Was Sochi the original Crimea?

Mountains near Sochi. (Photo by CosmoDreamer via Flickr)
Mountains near Sochi. (Photo by CosmoDreamer via Flickr)

Don’t let the glorious white snow fool you—Sochi is Russia’s largest resort town.

Located on the Black Sea, near the border between Georgia and Russia, Sochi has a subtropical climate. A summer getaway for many Russians, the city is a favorite of President Putin himself.

“This is the warmest place ever where the Olympic Winter games have taken place,” said Valentina Zaitseva, a Sochi native and Slavic languages and literatures lecturer at the University of Washington.

Sochi poster image thanks to Keijo Knutas via Flickr. 
Sochi poster image thanks to Keijo Knutas via Flickr.

“We have banana trees, we have palm trees—the climate is very much almost like Hawaii,” she said. “And when people think of Russia, people never imagine anything like Hawaii.”

During the Soviet period, it was a resort town for the elite of the Communist party. Both Nikita Khrushchev and Joseph Stalin spent time in Sochi.

Sochi was a symbol of Stalin’s achievements, according to Glennys Young, a history professor at the University of Washington. “And, for his detractors,” she continued, Sochi was associated “with all that was the dark side of the Stalin era: the purges from 1936-1939, the Gulag, the persecution of some ethnic minorities, and violation of human rights.”

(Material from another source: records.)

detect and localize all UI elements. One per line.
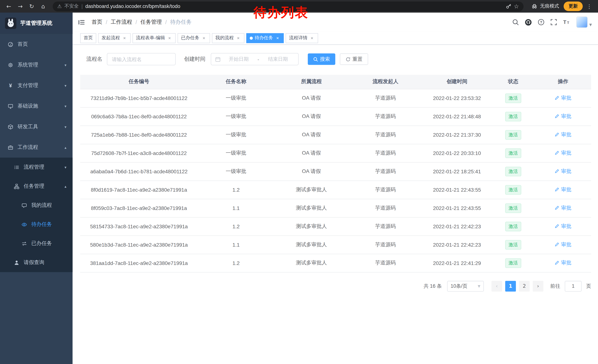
tab-process-detail[interactable]: 流程详情 × xyxy=(286,33,318,43)
sidebar-item-my-process[interactable]: 我的流程 xyxy=(0,196,73,215)
sidebar-item-system[interactable]: 系统管理 ▾ xyxy=(0,55,73,75)
cell-task-name: 一级审批 xyxy=(198,126,274,144)
svg-text:T: T xyxy=(563,19,566,25)
forward-button[interactable]: → xyxy=(15,1,25,11)
sidebar-item-infra[interactable]: 基础设施 ▾ xyxy=(0,96,73,116)
cell-initiator: 芋道源码 xyxy=(349,89,423,107)
font-size-icon[interactable]: TT xyxy=(563,19,571,25)
tab-my-process[interactable]: 我的流程 × xyxy=(212,33,244,43)
approve-link[interactable]: 审批 xyxy=(555,95,572,101)
cell-status: 激活 xyxy=(491,144,535,162)
cell-task-name: 一级审批 xyxy=(198,162,274,180)
sidebar-item-leave-query[interactable]: 请假查询 xyxy=(0,253,73,272)
sidebar-item-dev[interactable]: 研发工具 ▾ xyxy=(0,116,73,137)
reset-button[interactable]: 重置 xyxy=(340,54,368,65)
status-badge: 激活 xyxy=(505,93,521,103)
sidebar-item-pay[interactable]: ¥ 支付管理 ▾ xyxy=(0,75,73,96)
sidebar-item-workflow[interactable]: 工作流程 ▴ xyxy=(0,137,73,158)
approve-link[interactable]: 审批 xyxy=(555,241,572,248)
table-row: 58154733-7ac8-11ec-a9e2-a2380e71991a 1.2… xyxy=(80,217,591,235)
close-icon[interactable]: × xyxy=(167,35,172,41)
active-dot-icon xyxy=(250,36,253,40)
goto-page-input[interactable] xyxy=(565,281,582,291)
close-icon[interactable]: × xyxy=(309,35,315,41)
status-badge: 激活 xyxy=(505,258,521,268)
breadcrumb-task-mgmt[interactable]: 任务管理 xyxy=(141,19,162,25)
browser-update-button[interactable]: 更新 xyxy=(564,1,583,11)
page-button-2[interactable]: 2 xyxy=(519,281,530,291)
chevron-down-icon: ▾ xyxy=(65,125,66,129)
process-name-label: 流程名 xyxy=(80,56,102,63)
close-icon[interactable]: × xyxy=(236,35,241,41)
key-icon[interactable] xyxy=(505,4,511,9)
svg-text:?: ? xyxy=(540,20,542,24)
bookmark-star-icon[interactable]: ☆ xyxy=(514,3,519,10)
cell-status: 激活 xyxy=(491,254,535,272)
cell-status: 激活 xyxy=(491,126,535,144)
status-badge: 激活 xyxy=(505,167,521,176)
approve-link[interactable]: 审批 xyxy=(555,150,572,156)
cell-actions: 审批 xyxy=(535,254,591,272)
sidebar-item-task-mgmt[interactable]: 任务管理 ▴ xyxy=(0,177,73,196)
cell-create-time: 2022-01-22 20:33:10 xyxy=(423,144,491,162)
page-button-1[interactable]: 1 xyxy=(505,281,516,291)
browser-menu-icon[interactable]: ⋮ xyxy=(584,3,594,9)
approve-link[interactable]: 审批 xyxy=(555,223,572,230)
page-size-select[interactable]: 10条/页 ▼ xyxy=(447,281,484,291)
cell-process: 测试多审批人 xyxy=(274,254,349,272)
breadcrumb-workflow[interactable]: 工作流程 xyxy=(111,19,132,25)
date-range-picker[interactable]: 开始日期 - 结束日期 xyxy=(211,53,299,65)
status-badge: 激活 xyxy=(505,112,521,121)
app-logo xyxy=(5,18,17,29)
close-icon[interactable]: × xyxy=(201,35,207,41)
range-separator: - xyxy=(257,56,260,62)
cell-actions: 审批 xyxy=(535,144,591,162)
close-icon[interactable]: × xyxy=(275,35,280,41)
cell-status: 激活 xyxy=(491,217,535,235)
cell-status: 激活 xyxy=(491,180,535,199)
avatar[interactable] xyxy=(576,16,588,28)
approve-link[interactable]: 审批 xyxy=(555,168,572,175)
cell-initiator: 芋道源码 xyxy=(349,217,423,235)
tab-home[interactable]: 首页 xyxy=(80,33,96,43)
sidebar-item-process-mgmt[interactable]: 流程管理 ▾ xyxy=(0,158,73,177)
hamburger-icon[interactable] xyxy=(78,18,85,26)
back-button[interactable]: ← xyxy=(4,1,14,11)
tab-done-task[interactable]: 已办任务 × xyxy=(178,33,210,43)
help-icon[interactable]: ? xyxy=(538,19,544,25)
cell-process: OA 请假 xyxy=(274,107,349,126)
github-icon[interactable] xyxy=(525,18,532,26)
top-navbar: 首页 / 工作流程 / 任务管理 / 待办任务 ? xyxy=(73,13,598,32)
breadcrumb-home[interactable]: 首页 xyxy=(92,19,102,25)
approve-link[interactable]: 审批 xyxy=(555,186,572,193)
fullscreen-icon[interactable] xyxy=(550,19,557,25)
prev-page-button[interactable]: ‹ xyxy=(491,281,502,291)
next-page-button[interactable]: › xyxy=(533,281,544,291)
tab-start-process[interactable]: 发起流程 × xyxy=(98,33,131,43)
sidebar-item-home[interactable]: 首页 xyxy=(0,34,73,54)
cell-process: OA 请假 xyxy=(274,126,349,144)
approve-link[interactable]: 审批 xyxy=(555,259,572,266)
close-icon[interactable]: × xyxy=(122,35,127,41)
avatar-caret-icon[interactable]: ▼ xyxy=(589,23,592,27)
cell-create-time: 2022-01-21 22:43:55 xyxy=(423,199,491,217)
tab-todo-task[interactable]: 待办任务 × xyxy=(246,33,284,43)
yen-icon: ¥ xyxy=(8,82,13,89)
cell-task-name: 1.2 xyxy=(198,180,274,199)
home-button[interactable]: ⌂ xyxy=(38,1,48,11)
chevron-up-icon: ▴ xyxy=(65,145,66,149)
search-button[interactable]: 搜索 xyxy=(308,54,335,65)
process-name-input[interactable] xyxy=(107,53,176,65)
tab-form-edit[interactable]: 流程表单-编辑 × xyxy=(133,33,176,43)
approve-link[interactable]: 审批 xyxy=(555,113,572,120)
search-icon[interactable] xyxy=(512,19,519,25)
gear-icon xyxy=(8,62,13,68)
cell-status: 激活 xyxy=(491,199,535,217)
sidebar-item-todo-task[interactable]: 待办任务 xyxy=(0,215,73,234)
main-area: 首页 / 工作流程 / 任务管理 / 待办任务 ? xyxy=(73,13,598,364)
cell-process: OA 请假 xyxy=(274,162,349,180)
sidebar-item-done-task[interactable]: 已办任务 xyxy=(0,234,73,253)
approve-link[interactable]: 审批 xyxy=(555,131,572,138)
approve-link[interactable]: 审批 xyxy=(555,204,572,211)
refresh-button[interactable]: ↻ xyxy=(27,1,37,11)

The Soviet era is not Sochi’s only dark mark. The Russian conquest of north Caucasia in 1864 has stirred controversy for centuries, prompting protests leading up to and during the Olympics.

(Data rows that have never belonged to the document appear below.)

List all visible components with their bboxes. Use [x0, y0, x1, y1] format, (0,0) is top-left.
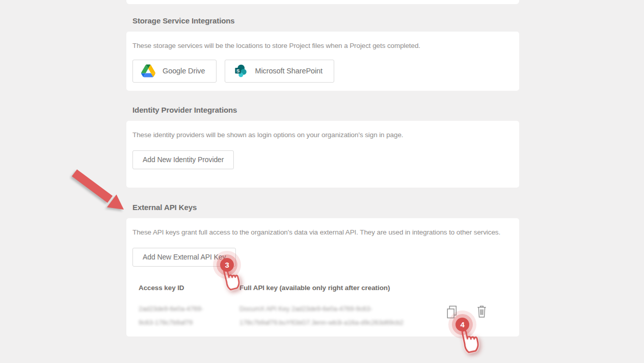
storage-section-card: These storage services will be the locat… [126, 32, 519, 91]
identity-section-title: Identity Provider Integrations [132, 106, 237, 114]
google-drive-label: Google Drive [163, 67, 205, 75]
step-3-badge: 3 [220, 258, 234, 272]
access-key-id-cell: 2ad23de9-6e0a-4769- 9c63-178c7b9af79 [139, 302, 239, 329]
google-drive-icon [141, 64, 155, 77]
delete-api-key-button[interactable] [476, 305, 489, 319]
full-api-key-blurred-line: DocumX API Key 2ad23de9-6e0a-4769-9c63- [239, 302, 438, 316]
add-identity-provider-button[interactable]: Add New Identity Provider [132, 150, 234, 169]
svg-text:S: S [236, 68, 239, 73]
sharepoint-icon: S [233, 64, 248, 77]
storage-section-description: These storage services will be the locat… [132, 41, 513, 51]
sharepoint-label: Microsoft SharePoint [255, 67, 323, 75]
copy-api-key-button[interactable] [446, 305, 458, 319]
api-keys-table-header: Access key ID Full API key (available on… [139, 284, 507, 292]
identity-section-description: These identity providers will be shown a… [132, 131, 513, 140]
access-key-blurred-line: 2ad23de9-6e0a-4769- [139, 302, 225, 316]
api-key-table-row: 2ad23de9-6e0a-4769- 9c63-178c7b9af79 Doc… [139, 302, 507, 329]
api-keys-section-title: External API Keys [132, 203, 197, 212]
sharepoint-button[interactable]: S Microsoft SharePoint [225, 60, 334, 83]
settings-integrations-page: Storage Service Integrations These stora… [0, 0, 644, 363]
storage-provider-row: Google Drive S Microsoft SharePoint [132, 60, 513, 83]
access-key-blurred-line: 9c63-178c7b9af79 [139, 316, 225, 329]
step-4-badge: 4 [455, 318, 469, 331]
storage-section-title: Storage Service Integrations [132, 16, 235, 25]
full-api-key-column-header: Full API key (available only right after… [239, 284, 507, 292]
identity-section-card: These identity providers will be shown a… [126, 121, 519, 188]
trash-icon [476, 305, 489, 318]
copy-icon [446, 305, 458, 319]
previous-card-bottom-strip [126, 0, 519, 4]
full-api-key-blurred-line: 178c7b9af79.buYfGbG7.3enn-wb3i-a16a-d9c2… [239, 316, 438, 329]
google-drive-button[interactable]: Google Drive [132, 60, 217, 83]
red-arrow-annotation [69, 167, 126, 213]
api-keys-section-description: These API keys grant full access to the … [132, 228, 513, 238]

Circassians, a largely Muslim people native to the Caucasus, used to call Sochi home, but now very few of these indigenous inhabitants remain. The site of the last battle of the war, Sochi is holy ground for Circassians.

A Circassian activist living in exile in Tbilisi, Georgia. (Photo by Alex Stonehill, August 2012)
A Circassian activist living in exile in Tbilisi, Georgia. (Photo by Alex Stonehill, August 2012)

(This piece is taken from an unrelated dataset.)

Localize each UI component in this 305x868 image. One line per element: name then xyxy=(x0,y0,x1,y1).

Young says Putin was very aware of these facts in choosing Sochi to host the Winter games.

In an email, she described Sochi as “a place connected in Russians’ (and Ukrainians’) minds with the display and performance of power over the twentieth century, as well as the fragility of power.”

Not unlike Putin’s current push for control in Crimea.

Still, Zaitseyza is proud of what the Olympics did for her hometown.

“When you see that someone has put so much time and effort to achieve and show that achievement and then you see that incredible happy face, it is uplifting not only for the person who won it but also for all of us,” she said. “So, no matter what else happens, this is what will still be with us.”